▼▼▼

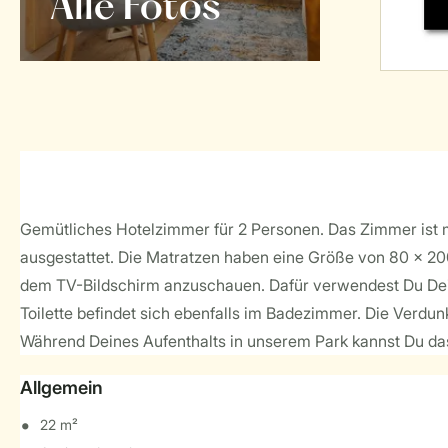
Alle Fotos
Gemütliches Hotelzimmer für 2 Personen. Das Zimmer ist m
ausgestattet. Die Matratzen haben eine Größe von 80 x 200
dem TV-Bildschirm anzuschauen. Dafür verwendest Du Dei
Toilette befindet sich ebenfalls im Badezimmer. Die Verd
Während Deines Aufenthalts in unserem Park kannst Du das 
Allgemein
22 m²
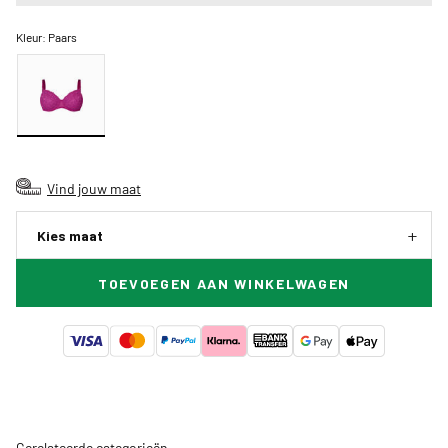
Kleur:
Paars
Vind jouw maat
Kies maat
TOEVOEGEN AAN WINKELWAGEN
Gerelateerde categorieën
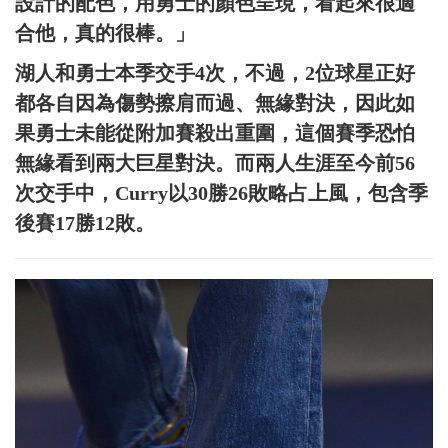
設計的配色，用勇士的顏色呈現，看起來很適
合他，真的很棒。」
湖人和勇士本季交手4次，不過，2位球星正好
都各自因為傷勢擦肩而過、無緣對決，因此如
果勇士未能從附加賽殺出重圍，這個賽季恐怕
無緣看到兩大巨星對決。而兩人生涯至今前56
次交手中，Curry以30勝26敗略占上風，包含季
後賽17勝12敗。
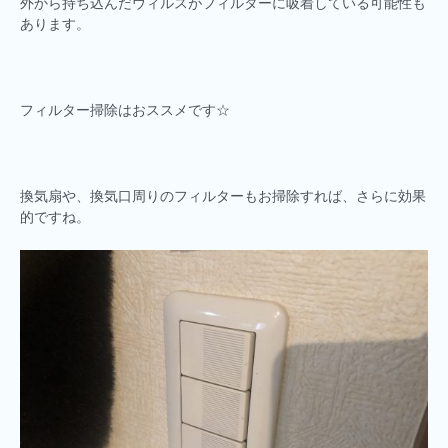
外から持ち込んだウィルスがフィルターに吸着している可能性も
あります。
フィルター掃除はおススメです☆
換気扇や、換気口周りのフィルターもお掃除すれば、さらに効果
的ですね。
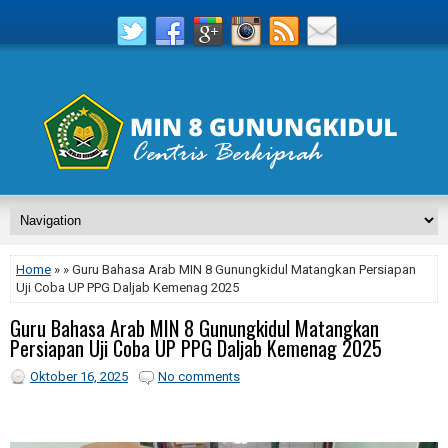
Home
» » Guru Bahasa Arab MIN 8 Gunungkidul Matangkan Persiapan
Uji Coba UP PPG Daljab Kemenag 2025
Guru Bahasa Arab MIN 8 Gunungkidul Matangkan
Persiapan Uji Coba UP PPG Daljab Kemenag 2025
Oktober 16, 2025
No comments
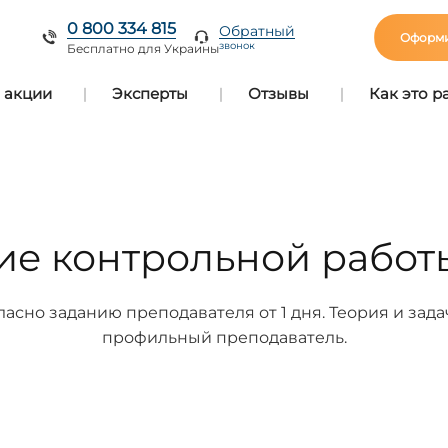
0 800 334 815
Обратный
Оформи
звонок
Бесплатно для Украины
 акции
Эксперты
Отзывы
Как это р
е контрольной работ
сно заданию преподавателя от 1 дня. Теория и зад
профильный преподаватель.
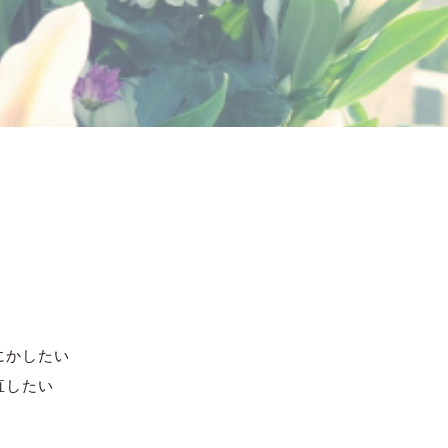
にかしたい
直したい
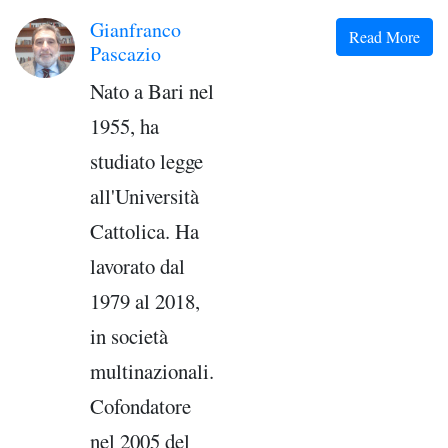
Gianfranco
Read More
Pascazio
Nato a Bari nel
1955, ha
studiato legge
all'Università
Cattolica. Ha
lavorato dal
1979 al 2018,
in società
multinazionali.
Cofondatore
nel 2005 del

▲▲▲

**Work instruction**. Write out the listing above exactly as it stands, pictures excluded.

**Solution for this exercise**.
Alle Fotos
Gemütliches Hotelzimmer für 2 Personen. Das Zimmer ist m
ausgestattet. Die Matratzen haben eine Größe von 80 x 200
dem TV-Bildschirm anzuschauen. Dafür verwendest Du Dei
Toilette befindet sich ebenfalls im Badezimmer. Die Verd
Während Deines Aufenthalts in unserem Park kannst Du das 
Allgemein
22 m²
Kleur:
Paars
Vind jouw maat
Kies maat
TOEVOEGEN AAN WINKELWAGEN
Gerelateerde categorieën
設計的配色，用勇士的顏色呈現，看起來很適
合他，真的很棒。」
湖人和勇士本季交手4次，不過，2位球星正好
都各自因為傷勢擦肩而過、無緣對決，因此如
果勇士未能從附加賽殺出重圍，這個賽季恐怕
無緣看到兩大巨星對決。而兩人生涯至今前56
次交手中，Curry以30勝26敗略占上風，包含季
後賽17勝12敗。
外から持ち込んだウィルスがフィルターに吸着している可能性も
あります。
フィルター掃除はおススメです☆
換気扇や、換気口周りのフィルターもお掃除すれば、さらに効果
的ですね。
Home
» » Guru Bahasa Arab MIN 8 Gunungkidul Matangkan Persiapan
Uji Coba UP PPG Daljab Kemenag 2025
Guru Bahasa Arab MIN 8 Gunungkidul Matangkan
Persiapan Uji Coba UP PPG Daljab Kemenag 2025
Oktober 16, 2025
No comments
0 800 334 815
Обратный
Оформи
звонок
Бесплатно для Украины
 акции
Эксперты
Отзывы
Как это р
е контрольной работ
сно заданию преподавателя от 1 дня. Теория и зад
профильный преподаватель.
にかしたい
直したい
Gianfranco
Read More
Pascazio
Nato a Bari nel
1955, ha
studiato legge
all'Università
Cattolica. Ha
lavorato dal
1979 al 2018,
in società
multinazionali.
Cofondatore
nel 2005 del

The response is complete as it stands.